Pictured: A sign with the Merck logo surrounded by yellow flowers in front of a glass building / iStock, hapabapa
Merck notched another success for Keytruda Friday, as the blockbuster drug met one of its primary endpoints in a Phase III trial for patients with a rare cancer of the esophagus. The results mark an important step toward full approval of the drug in this indication.

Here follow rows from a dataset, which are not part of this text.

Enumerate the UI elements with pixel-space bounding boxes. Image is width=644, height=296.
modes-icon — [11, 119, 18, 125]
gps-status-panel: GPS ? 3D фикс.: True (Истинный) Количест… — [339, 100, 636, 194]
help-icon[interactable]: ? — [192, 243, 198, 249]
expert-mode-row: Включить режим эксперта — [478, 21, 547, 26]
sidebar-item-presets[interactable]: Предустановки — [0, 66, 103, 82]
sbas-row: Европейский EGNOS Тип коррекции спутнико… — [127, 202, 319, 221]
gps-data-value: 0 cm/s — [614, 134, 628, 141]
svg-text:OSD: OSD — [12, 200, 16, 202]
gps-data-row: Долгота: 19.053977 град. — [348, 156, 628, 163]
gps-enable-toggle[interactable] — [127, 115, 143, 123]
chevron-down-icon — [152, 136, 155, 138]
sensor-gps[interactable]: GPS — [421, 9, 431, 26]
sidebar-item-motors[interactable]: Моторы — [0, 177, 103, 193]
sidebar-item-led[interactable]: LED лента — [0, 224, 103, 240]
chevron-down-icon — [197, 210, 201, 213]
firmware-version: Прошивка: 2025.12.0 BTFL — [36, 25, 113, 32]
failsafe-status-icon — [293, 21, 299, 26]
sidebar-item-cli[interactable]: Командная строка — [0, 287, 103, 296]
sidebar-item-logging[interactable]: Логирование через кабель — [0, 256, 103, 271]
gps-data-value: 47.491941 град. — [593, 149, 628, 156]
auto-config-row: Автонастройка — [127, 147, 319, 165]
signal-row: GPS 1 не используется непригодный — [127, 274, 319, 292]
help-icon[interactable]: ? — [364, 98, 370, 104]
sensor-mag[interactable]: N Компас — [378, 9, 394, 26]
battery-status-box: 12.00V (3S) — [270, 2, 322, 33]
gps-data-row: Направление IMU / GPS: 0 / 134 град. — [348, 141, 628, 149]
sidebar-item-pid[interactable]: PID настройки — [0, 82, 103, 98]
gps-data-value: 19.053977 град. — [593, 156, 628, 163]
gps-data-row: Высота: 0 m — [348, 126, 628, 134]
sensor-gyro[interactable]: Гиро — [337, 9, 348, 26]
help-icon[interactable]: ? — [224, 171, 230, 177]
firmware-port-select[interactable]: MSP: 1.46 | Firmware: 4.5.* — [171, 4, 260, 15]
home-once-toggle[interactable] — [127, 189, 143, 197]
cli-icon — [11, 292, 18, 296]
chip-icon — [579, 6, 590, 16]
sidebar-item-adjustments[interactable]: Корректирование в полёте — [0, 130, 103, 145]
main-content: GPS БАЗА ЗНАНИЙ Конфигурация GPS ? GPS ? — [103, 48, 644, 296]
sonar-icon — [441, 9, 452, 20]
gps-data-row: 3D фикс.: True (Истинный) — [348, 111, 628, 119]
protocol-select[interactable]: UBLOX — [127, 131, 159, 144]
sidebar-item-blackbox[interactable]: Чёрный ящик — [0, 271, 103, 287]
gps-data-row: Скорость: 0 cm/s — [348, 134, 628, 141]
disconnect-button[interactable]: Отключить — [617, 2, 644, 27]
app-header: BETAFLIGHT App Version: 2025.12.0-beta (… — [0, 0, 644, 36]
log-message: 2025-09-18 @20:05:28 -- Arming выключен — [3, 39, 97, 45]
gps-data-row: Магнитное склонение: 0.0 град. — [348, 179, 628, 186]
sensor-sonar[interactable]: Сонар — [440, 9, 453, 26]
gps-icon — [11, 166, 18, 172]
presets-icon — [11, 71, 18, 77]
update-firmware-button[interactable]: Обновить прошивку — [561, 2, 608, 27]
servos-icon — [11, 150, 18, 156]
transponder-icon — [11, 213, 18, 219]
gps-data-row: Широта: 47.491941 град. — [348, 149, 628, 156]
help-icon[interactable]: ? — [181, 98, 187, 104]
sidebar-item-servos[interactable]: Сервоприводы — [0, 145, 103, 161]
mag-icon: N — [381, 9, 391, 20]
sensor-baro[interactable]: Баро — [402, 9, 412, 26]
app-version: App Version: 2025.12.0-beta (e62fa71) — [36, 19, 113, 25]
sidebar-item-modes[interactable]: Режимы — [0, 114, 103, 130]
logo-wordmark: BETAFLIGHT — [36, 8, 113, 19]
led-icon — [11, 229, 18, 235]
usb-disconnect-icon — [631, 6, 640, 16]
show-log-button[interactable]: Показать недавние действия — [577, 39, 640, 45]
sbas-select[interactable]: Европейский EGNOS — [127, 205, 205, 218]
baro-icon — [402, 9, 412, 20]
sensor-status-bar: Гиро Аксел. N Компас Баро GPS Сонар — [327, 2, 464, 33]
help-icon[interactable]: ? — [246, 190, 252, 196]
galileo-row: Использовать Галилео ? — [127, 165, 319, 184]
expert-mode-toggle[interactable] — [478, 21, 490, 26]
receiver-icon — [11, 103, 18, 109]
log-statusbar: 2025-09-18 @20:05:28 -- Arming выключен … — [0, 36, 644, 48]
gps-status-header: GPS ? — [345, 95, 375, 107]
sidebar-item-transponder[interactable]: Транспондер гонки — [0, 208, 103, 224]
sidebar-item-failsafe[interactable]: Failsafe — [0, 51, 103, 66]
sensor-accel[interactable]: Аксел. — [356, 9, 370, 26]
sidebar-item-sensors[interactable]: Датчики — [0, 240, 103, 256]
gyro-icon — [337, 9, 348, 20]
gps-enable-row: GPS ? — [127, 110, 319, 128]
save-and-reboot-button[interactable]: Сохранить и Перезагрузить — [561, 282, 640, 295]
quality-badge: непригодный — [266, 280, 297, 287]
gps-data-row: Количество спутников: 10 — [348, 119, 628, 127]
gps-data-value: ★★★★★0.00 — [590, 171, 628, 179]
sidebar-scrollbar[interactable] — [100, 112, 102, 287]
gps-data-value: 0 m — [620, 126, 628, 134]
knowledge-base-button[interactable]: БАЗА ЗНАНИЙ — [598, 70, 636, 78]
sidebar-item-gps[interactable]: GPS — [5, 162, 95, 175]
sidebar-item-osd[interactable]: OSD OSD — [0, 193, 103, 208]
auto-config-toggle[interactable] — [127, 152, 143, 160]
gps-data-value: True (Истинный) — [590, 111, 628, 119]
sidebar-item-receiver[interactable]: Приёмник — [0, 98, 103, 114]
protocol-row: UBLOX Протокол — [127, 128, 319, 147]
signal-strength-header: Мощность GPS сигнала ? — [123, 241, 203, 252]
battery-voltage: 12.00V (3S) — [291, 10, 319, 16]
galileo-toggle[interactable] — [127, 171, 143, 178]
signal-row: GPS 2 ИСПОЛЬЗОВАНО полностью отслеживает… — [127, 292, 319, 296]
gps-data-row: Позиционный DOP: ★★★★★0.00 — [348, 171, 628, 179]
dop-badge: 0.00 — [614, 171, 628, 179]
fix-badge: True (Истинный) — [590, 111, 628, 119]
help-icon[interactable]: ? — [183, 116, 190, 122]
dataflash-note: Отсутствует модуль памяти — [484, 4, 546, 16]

The FDA in May 2021 granted Keytruda, in combination with trastuzumab, fluoropyrimidine- and platinum-containing chemotherapy, accelerated approval for the first-line treatment of patients with locally advanced unresectable or metastatic HER2-positive gastric or gastroesophageal junction (GEJ) adenocarcinoma, based on tumor shrinkage data.
With Friday’s announcement of positive results from the KEYNOTE-811 trial, Merck is working with the FDA to update the current indication for Keytruda “to those patients whose tumors are PD-L1 positive,” Scot Ebbinghaus, vice president of global clinical development at Merck Research Laboratories, said in a statement.
In KEYNOTE-811, the anti-PD-1 therapy was used in combination with Roche’s Herceptin and chemotherapy to treat HER2-positive advanced gastric or GEJ adenocarcinoma. Compared with placebo, Keytruda showed statistically significant improvements in progression-free survival, according to the press release.
The improvement was in a subgroup of patients whose tumors were PD-L1 positive, which covered some 80% of those in the trial. There was also a trend toward improvement in overall survival, the trial’s other primary endpoint, but these results did not meet statistical significance. Overall survival will be tested at a subsequent analysis, the company stated, while the full data from the KEYNOTE-811 trial will be shared at an upcoming medical meeting.
Keytruda, which brought in $20.9 billion in sales last year, has gained several new indications since its original approval. Most recently, the FDA approved it as an adjuvant treatment for non-small cell lung cancer and in combination with Seagen’s Padcev in first-line bladder cancer. The drug is being tested in some 1,600 different trials across a range of cancers and treatment settings.
Stomach cancer is the fourth leading cause of cancer deaths worldwide, with only a 6% five-year survival rate at advanced stages. More than 70% of patients with this cancer type develop advanced-stage disease, according to Merck.